Oggi in Senato l'audizione informale della presidente

«Le Regioni hanno approfondito le questioni relative ai costi standard e fabbisogni in sanità nell’ambito dello schema di decreto legislativo sul federalismo fiscale, e hanno anche raggiunto un’intesa con il Governo nella Conferenza unificata del 16 dicembre 2010, dimostrando la loro leale collaborazione istituzionale». Lo ha dichiarato Catiuscia Marini, vice coordinatore della Commissione salute della Conferenza delle Regioni e presidente della Regione Umbria, nell’audizione informale presso la Commissione igiene e sanità del Senato sullo schema di decreto legislativo sulla determinazione dei costi e fabbisogni standard nel settore sanitario.

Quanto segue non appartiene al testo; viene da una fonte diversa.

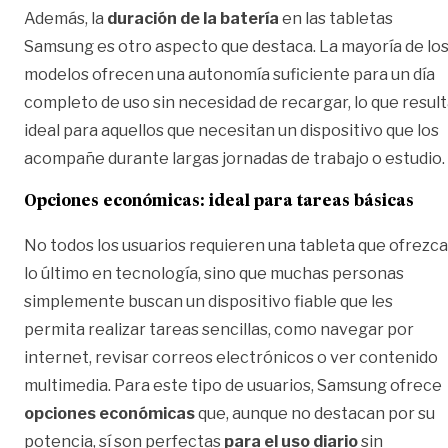
Además, la
duración de la batería
en las tabletas
Samsung es otro aspecto que destaca. La mayoría de lo
modelos ofrecen una autonomía suficiente para un día
completo de uso sin necesidad de recargar, lo que resul
ideal para aquellos que necesitan un dispositivo que los
acompañe durante largas jornadas de trabajo o estudio.
Opciones económicas: ideal para tareas básicas
No todos los usuarios requieren una tableta que ofrezca
lo último en tecnología, sino que muchas personas
simplemente buscan un dispositivo fiable que les
permita realizar tareas sencillas, como navegar por
internet, revisar correos electrónicos o ver contenido
multimedia. Para este tipo de usuarios, Samsung ofrece
opciones económicas
que, aunque no destacan por su
potencia, sí son perfectas
para el uso diario
sin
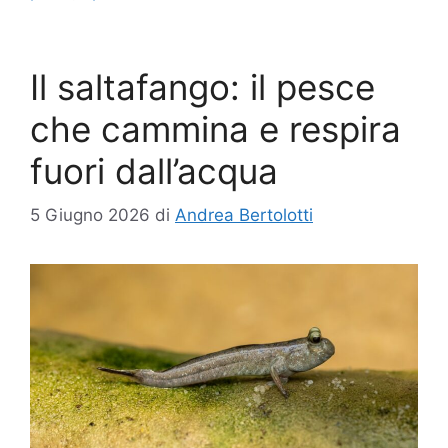
Il saltafango: il pesce
che cammina e respira
fuori dall’acqua
5 Giugno 2026
di
Andrea Bertolotti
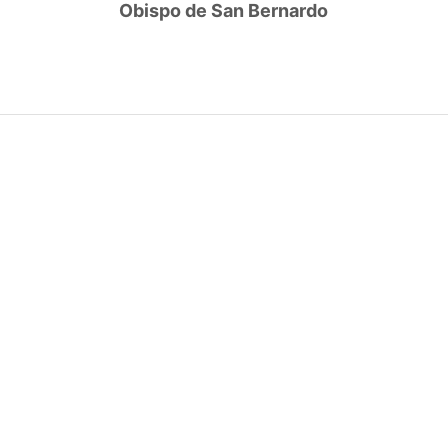
Obispo de San Bernardo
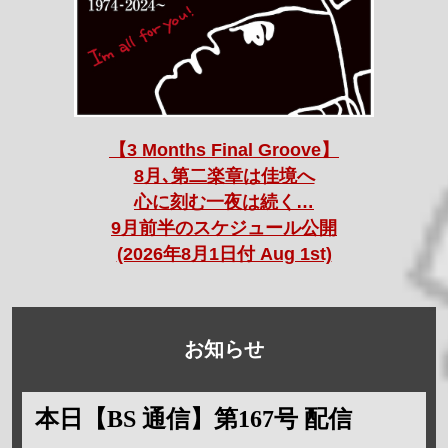
【3 Months Final Groove】
8月､第二楽章は佳境へ
心に刻む一夜は続く…
9月前半のスケジュール公開
(2026年8月1日付 Aug 1st)
お知らせ
本日【BS 通信】第167号 配信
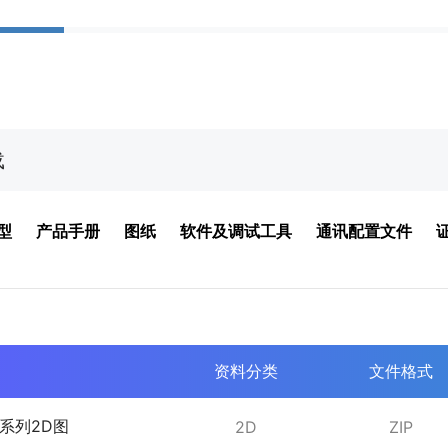
载
型
产品手册
图纸
软件及调试工具
通讯配置文件
资料分类
文件格式
C系列2D图
2D
ZIP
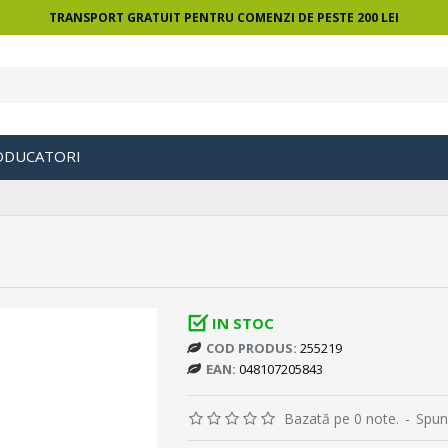
TRANSPORT GRATUIT PENTRU COMENZI DE PESTE 200 LEI
ODUCATORI
IN STOC
COD PRODUS:
255219
EAN:
048107205843
Bazată pe 0 note.
-
Spun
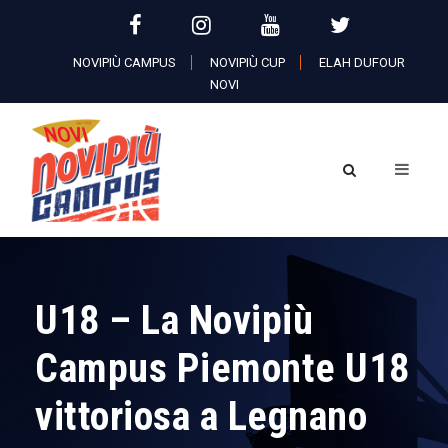
NOVIPIÙ CAMPUS
NOVIPIÙ CUP
ELAH DUFOUR
NOVI
U18 – La Novipiù
Campus Piemonte U18
vittoriosa a Legnano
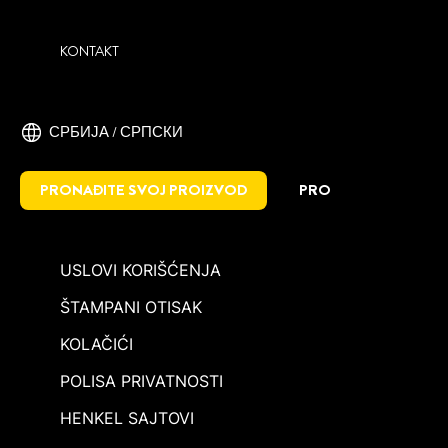
KONTAKT
СРБИЈА / СРПСКИ
PRONAĐITE SVOJ PROIZVOD
PRO
USLOVI KORIŠĆENJA
ŠTAMPANI OTISAK
KOLAČIĆI
POLISA PRIVATNOSTI
HENKEL SAJTOVI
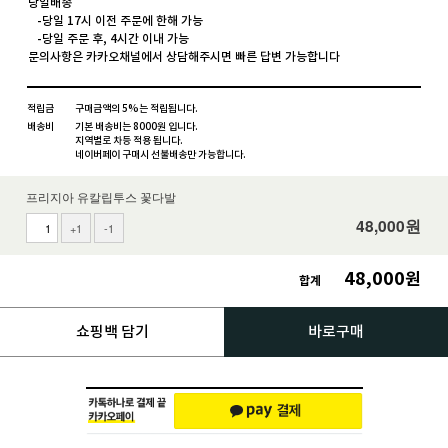
당일배송
-당일 17시 이전 주문에 한해 가능
-당일 주문 후, 4시간 이내 가능
문의사항은 카카오채널에서 상담해주시면 빠른 답변 가능합니다
적립금
구매금액의 5%는 적립됩니다.
배송비
기본 배송비는 8000원 입니다.
지역별로 차등 적용 됩니다.
네이버페이 구매시 선불배송만 가능합니다.
프리지아 유칼립투스 꽃다발
48,000
원
+1
-1
48,000
원
합계
쇼핑백 담기
바로구매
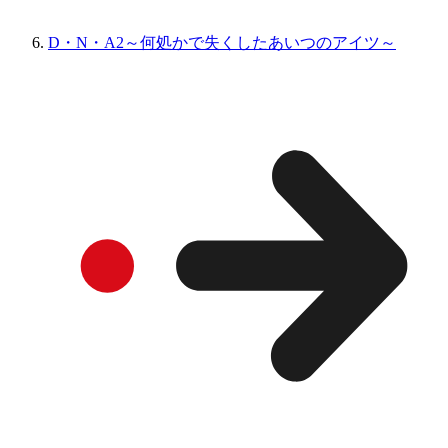
D・N・A2～何処かで失くしたあいつのアイツ～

I punti che rimangono aperti «Intesa che va rispettata – prosegue Marini -. Restano però ancora dei punti aperti che interessano in particolare l’individuazione delle Regioni benchmark (ossia quelle da individuare come punto di riferimento, ndr). Altro aspetto importante è da considerare il criterio della rappresentatività nell’area geografica, e quindi anche l’incidenza della piccola dimensione regionale. E soprattutto abbiamo chiesto che le regioni benchmark rappresentino un terzo della popolazione residente. Infatti – spiega la presidente – potremmo avere il caso che queste Regioni non siano così significative e rappresentative rispetto al peso della popolazione. Inoltre non condividiamo i criteri individuati. Oltre l’età della popolazione, infatti, vanno considerati anche, ad esempio, le caratteristiche socioeconomiche, epidemiologiche, etc. E l’individuare questi criteri deve essere un punto d’intesa, in quanto vi possono essere modificazioni nel tempo. Quindi vanno concordati. Va anche considerata l’esperienza del Patto della salute come accordo pluriennale, che permette così una migliore programmazione delle risorse. Infine – conclude Marini – è stata anche ribadita la richiesta della Conferenza delle Regioni al Governo di istituire un tavolo permanente congiunto con il compito di monitorare l’attuazione del decreto sul federalismo fiscale».